Constructing an ELT pipeline utilizing Google Sheets as an middleman
BigQuery provides the flexibility to shortly import a CSV file, each from the net consumer interface and from the command line:
Limitations of autodetect and import
This works on your plain-vanilla CSV information, however can fail on complicated CSV information. For example of a file it fails on, let’s take a dataset of New York City Airbnb rentals data from Kaggle. This dataset has 16 columns, however one of many columns consists of just about free-form textual content.
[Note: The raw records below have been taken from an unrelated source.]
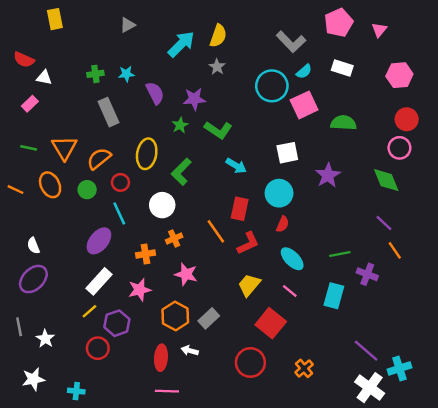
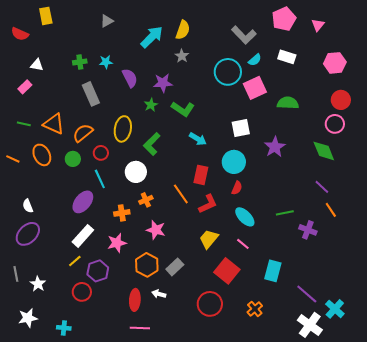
red semicircle: (24, 60) -> (20, 34), moved
orange triangle: (64, 148) -> (54, 124), turned -35
cyan rectangle: (334, 296) -> (273, 271), moved
cyan cross: (399, 368) -> (335, 309), turned -30

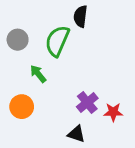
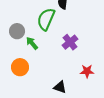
gray circle: (18, 40) -> (17, 31), moved
purple cross: (87, 103) -> (70, 42), moved

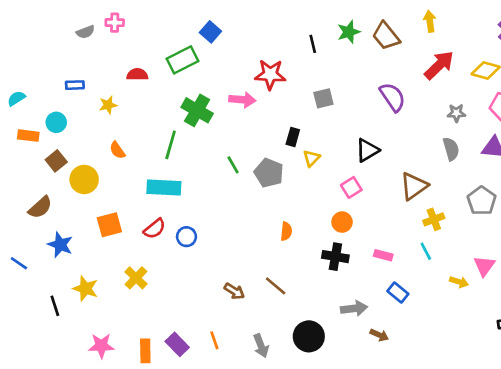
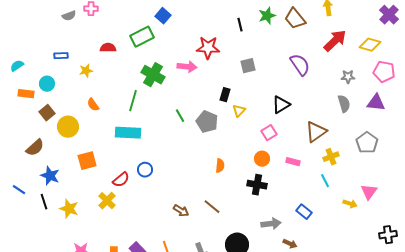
red semicircle: (155, 229) -> (121, 180), moved
pink rectangle: (383, 255) -> (293, 162), moved
black line: (55, 306) -> (44, 202), moved

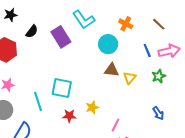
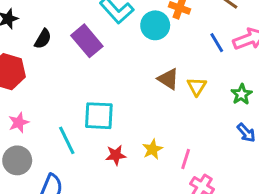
cyan circle: (108, 44) -> (155, 25), moved
brown triangle: (112, 70) -> (168, 79), turned 35
green star: (159, 76) -> (242, 94), moved
yellow star: (92, 107) -> (152, 149), moved

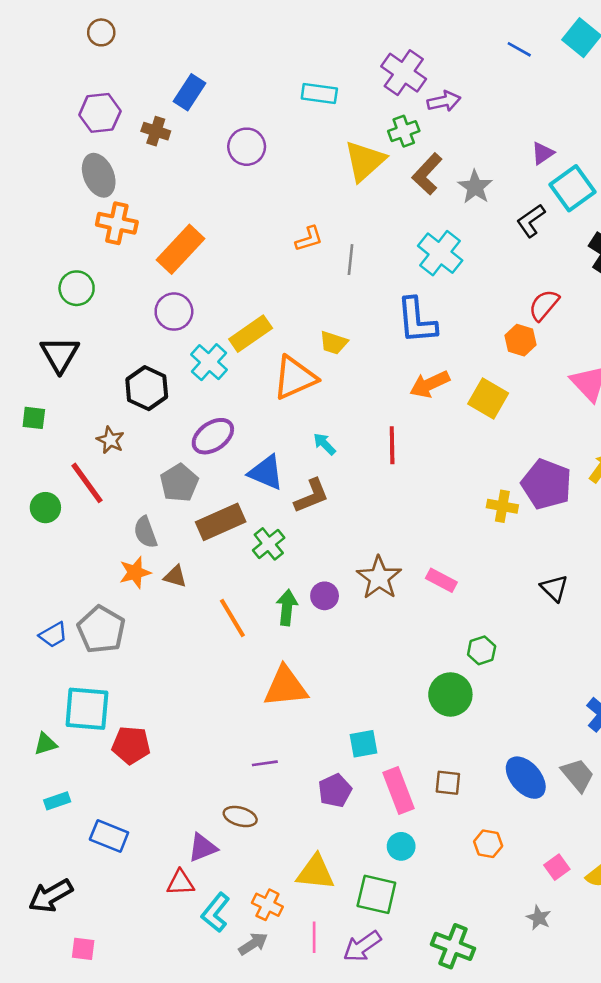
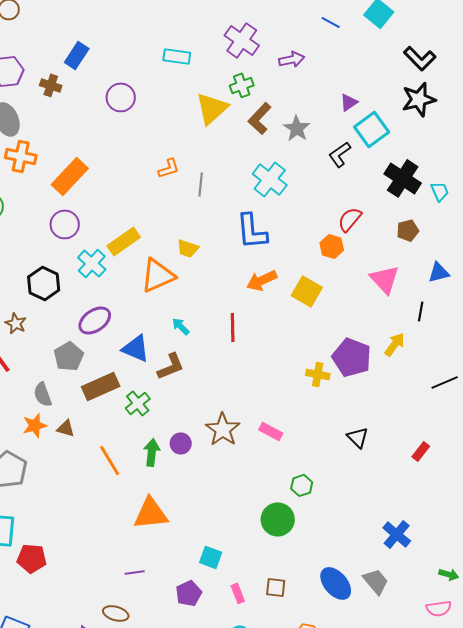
purple arrow: (444, 101) -> (292, 59), moved
cyan square: (363, 744) -> (211, 557), turned 30
pink rectangle: (399, 791) -> (238, 593), size x0.6

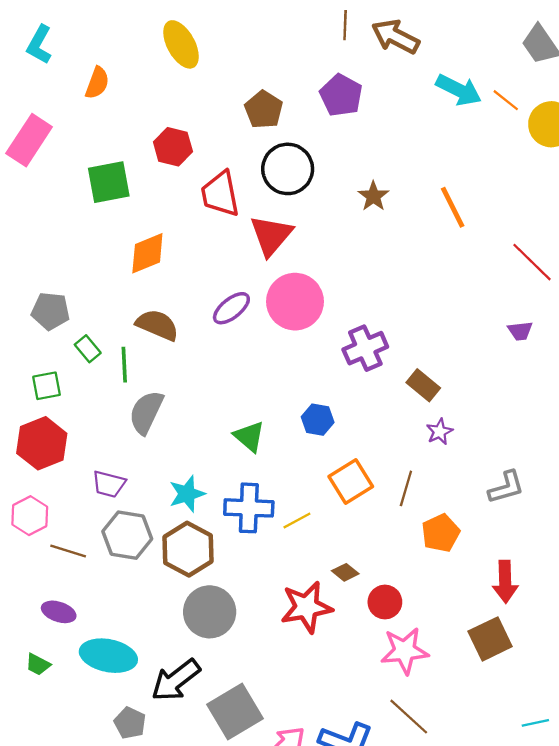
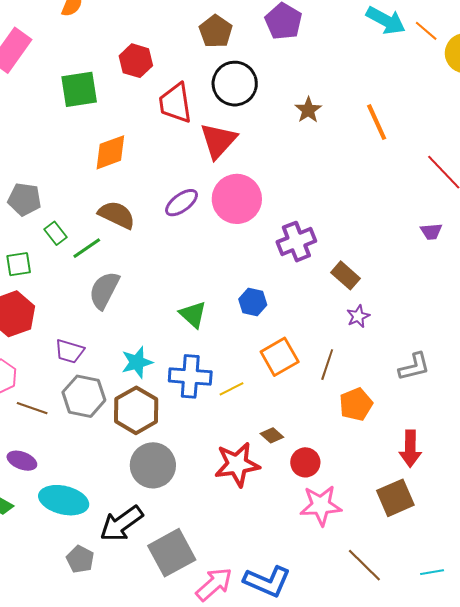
green line: (124, 365) -> (87, 248), turned 56
brown line: (409, 717) -> (364, 565), moved

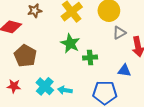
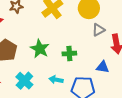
green star: (70, 43) -> (40, 49), moved
cyan arrow: (65, 90) -> (56, 80), moved

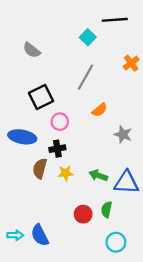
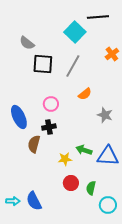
cyan square: (88, 37) -> (75, 32), size x1.5
black square: (41, 97) -> (43, 64), moved, turned 30
blue ellipse: (22, 137) -> (19, 117), turned 55
yellow star: (66, 173) -> (65, 159), moved
green semicircle: (107, 209) -> (91, 188), moved
cyan circle: (116, 242) -> (108, 205), moved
Which means that it might include emojis, new line characters, …
Certainly, attempt to open this file up with BigQuery:
and we get the errors like:
It’s because a row is unfold throughout a number of strains, and so the beginning quote on one line isn’t closed. This isn’t a simple drawback to resolve — numerous instrumentsstruggle with CSV information which have new strains inside cells.
Sheets to the rescue
Google Sheets, alternatively, has a a lot better CSV import mechanism. Open up a Google Sheet, import the CSV file and voila …
The cool factor is that through the use of a Google Sheet, you are able to do interactive knowledge preparation within the Sheet earlier than loading it into BigQuery.
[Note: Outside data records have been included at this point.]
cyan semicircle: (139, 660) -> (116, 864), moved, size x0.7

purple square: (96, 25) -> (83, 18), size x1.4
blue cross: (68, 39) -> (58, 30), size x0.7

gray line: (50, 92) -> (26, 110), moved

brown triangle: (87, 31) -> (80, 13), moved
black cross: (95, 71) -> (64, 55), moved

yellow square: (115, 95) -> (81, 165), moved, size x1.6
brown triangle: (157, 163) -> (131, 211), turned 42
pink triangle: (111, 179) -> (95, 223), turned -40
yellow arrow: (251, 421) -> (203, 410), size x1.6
First, delete the primary row (the header) from the sheet. We don’t need that in our knowledge.
ELT from a Google Sheet
As soon as it’s in Google Sheets, we will use a useful little trick — BigQuery can straight question Google Sheets! To do this, we outline the Google Sheet as a desk in BigQuery:
Steps from the BigQuery UI
- Choose a dataset and click on on Create Desk
- Choose Drive because the supply, specify the Drive URL to the Google Sheet
- Set Google Sheet because the file format
- Give the desk a reputation. I named it airbnb_raw_googlesheet
- Specify the schema:
This desk doesn’t copy the information from the sheet — it queries the sheet reside.
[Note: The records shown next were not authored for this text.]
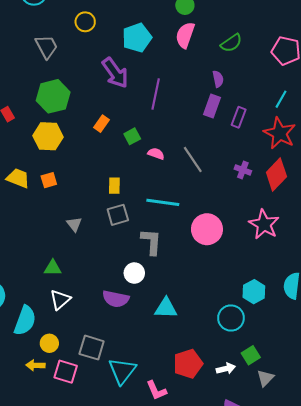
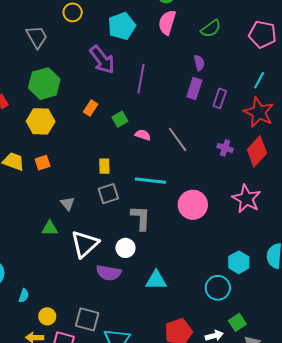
green triangle: (53, 268) -> (50, 228), moved
white triangle: (60, 300) -> (85, 244), moved, size x1.4
cyan semicircle: (25, 321) -> (24, 296), size x0.5

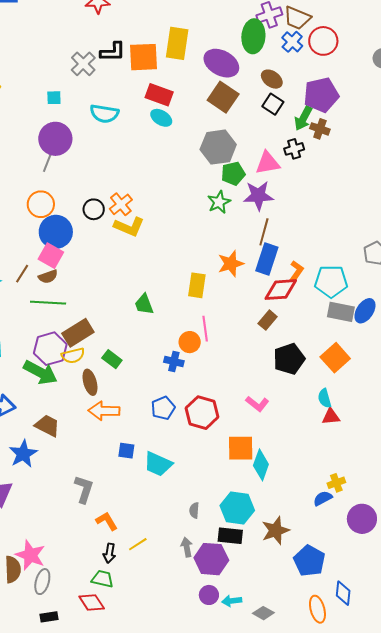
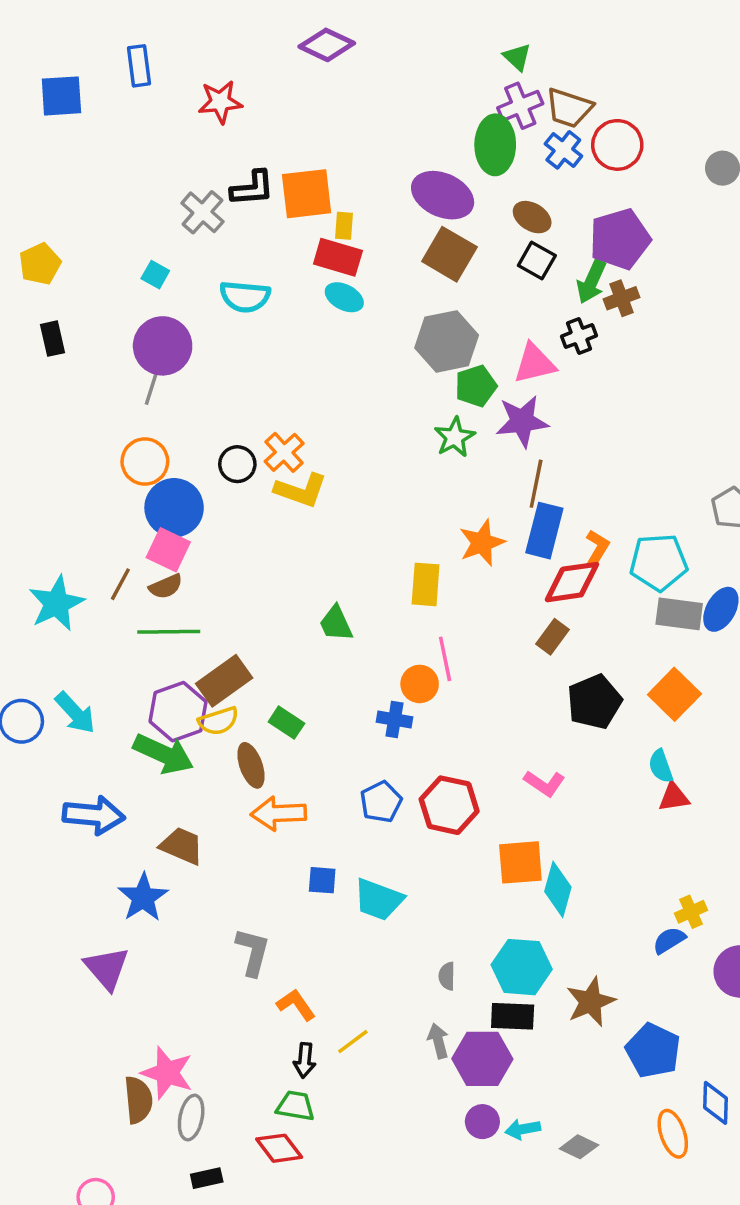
yellow rectangle: (177, 43) -> (344, 226), moved, size x0.5
cyan square: (54, 98) -> (155, 275), turned 35
brown cross: (320, 129) -> (622, 298), turned -36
So, let’s copy the information as-is into BigQuery (in fact, we might do some transformation right here as effectively):
Find out how to automate
You possibly can automate these steps:
- Right here’s an article on how one canread a CSV file into Sheets utilizing Python
- From then on, usedataform.co or BigQuery scripts to outline the BigQuery desk and do the ELT.
To import complicated CSV information into BigQuery, construct an ELT pipeline utilizing Google Sheets as an middleman. This lets you deal with CSV information with new strains and different particular characters within the columns. Get pleasure from!